I think I've re-wrote my preface for at least 6 times in the past week, and I am predicting a series of re-writing in the next week, because this is something I really care about, so I don't want to do it by just getting by, I want to really do it.

The thing is, every author have their own voice in writing, and reading lots of books makes you realize the diversity of conveying a message can be, so the purpose of writing a good piece, is not to imitate the stories that you like, because it not only becomes unoriginal, but halfway through, it will just look so forced and pretentious and have a really weird flow. So, the best way to write anything, is to just be honest. Unless you have a fairly wild imagination and an artistic talent of writing within you, then that's alright. I'm not a fiction writer, and I'm not trying to be. Even back in high school, most of my friends take the one word question to prompt them for a really well-written piece of fiction for their essay part B, and I would always go with the fact essays, the argumentative, because I really can't do fiction. I tried, I wrote, I sucked.

And things gets harder when you get a writer's block. It comes by quite a shock, and now I'm sitting between a hard place and the biggest rock. You don't force these stuff, you just don't. Look at how many people who started blogging for a couple of weeks, and then abandoned it entirely after that. I don't know how people write for a deadline, forcing your brain to come up with something is just really hard, and unless you're the gifted and talented, the end product won't be that amazing compared to the stuff your brain suddenly comes up with.

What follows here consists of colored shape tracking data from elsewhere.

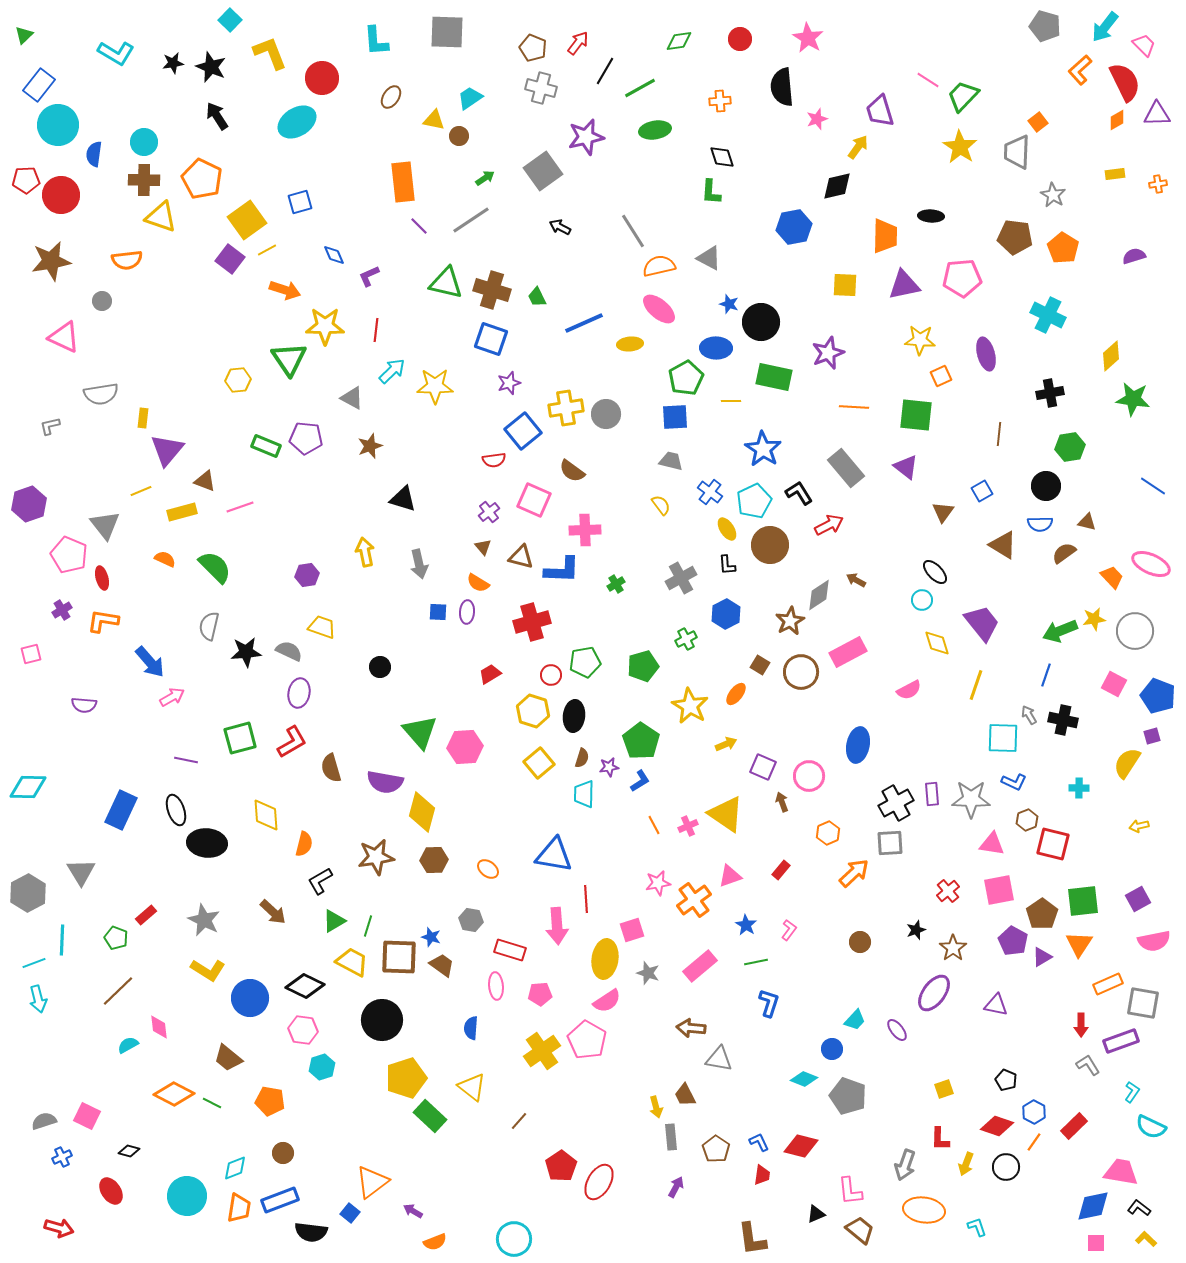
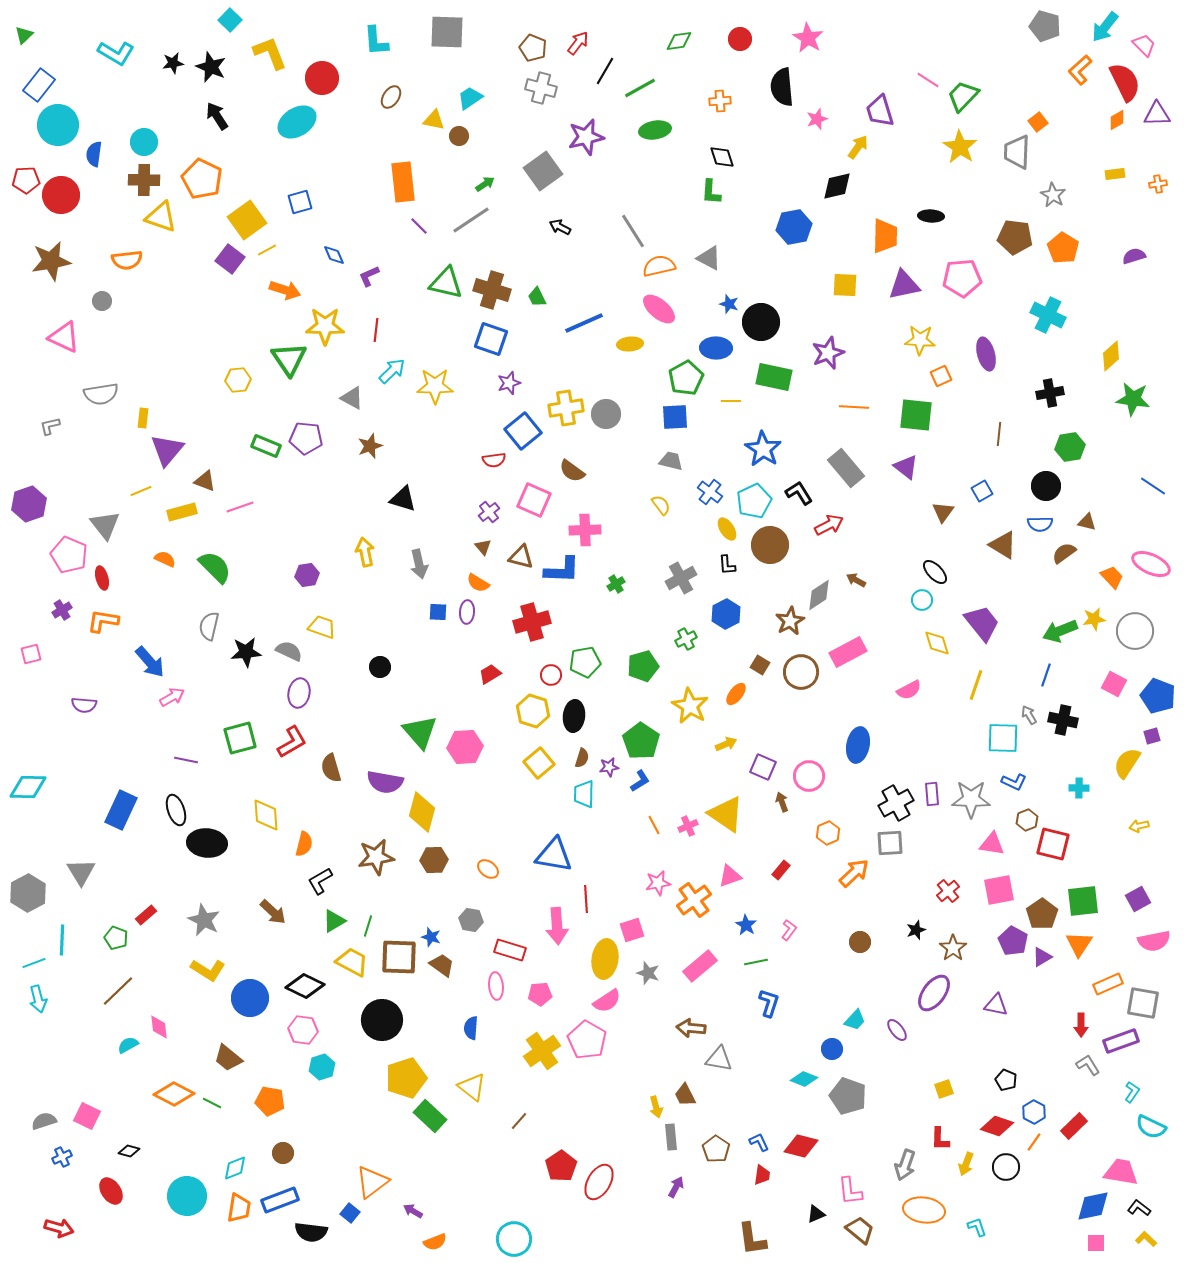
green arrow at (485, 178): moved 6 px down
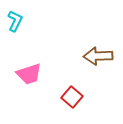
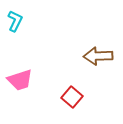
pink trapezoid: moved 9 px left, 6 px down
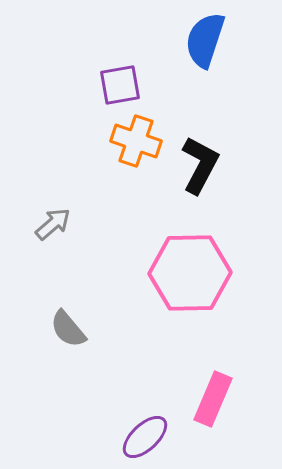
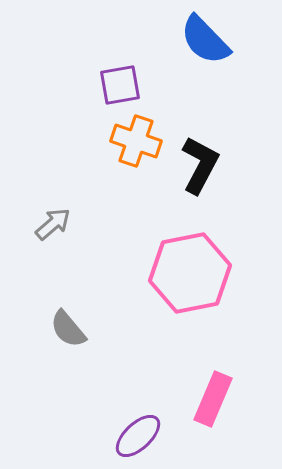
blue semicircle: rotated 62 degrees counterclockwise
pink hexagon: rotated 10 degrees counterclockwise
purple ellipse: moved 7 px left, 1 px up
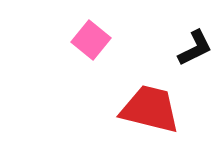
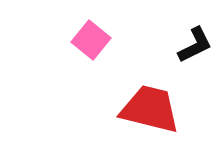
black L-shape: moved 3 px up
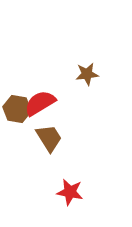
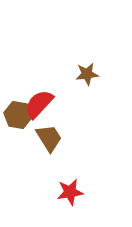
red semicircle: moved 1 px left, 1 px down; rotated 16 degrees counterclockwise
brown hexagon: moved 1 px right, 6 px down
red star: rotated 20 degrees counterclockwise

I do try to write though, I'd take a deep breathe, try to calm my mind and just attack the keyboard, but midway my fingers stop in mid air, and I'm freezing in that stance for a couple of minutes, not knowing what to do...and then I switch to my tumblr tab, and the rest is pretty much predictable.

Although some people are discouraging me at this point. Saying that I'm not being serious, and I haven't done much progress, and I'll abandon this project just like the rest of my fail attempt of a project, but I can't back down just yet. I know I'm slow, I barely progressed, but so are turtles, and everyone knows turtles are awesome.

As of right now, I'm trying. I may not look like I am, but I am, and noone deserves to estimate the amount of effort or the amount of struggle I'm going through to make this work, because at the end of the day, noone loses or gains anything except me.

An excerpt of my preface (which I may or may not change after this)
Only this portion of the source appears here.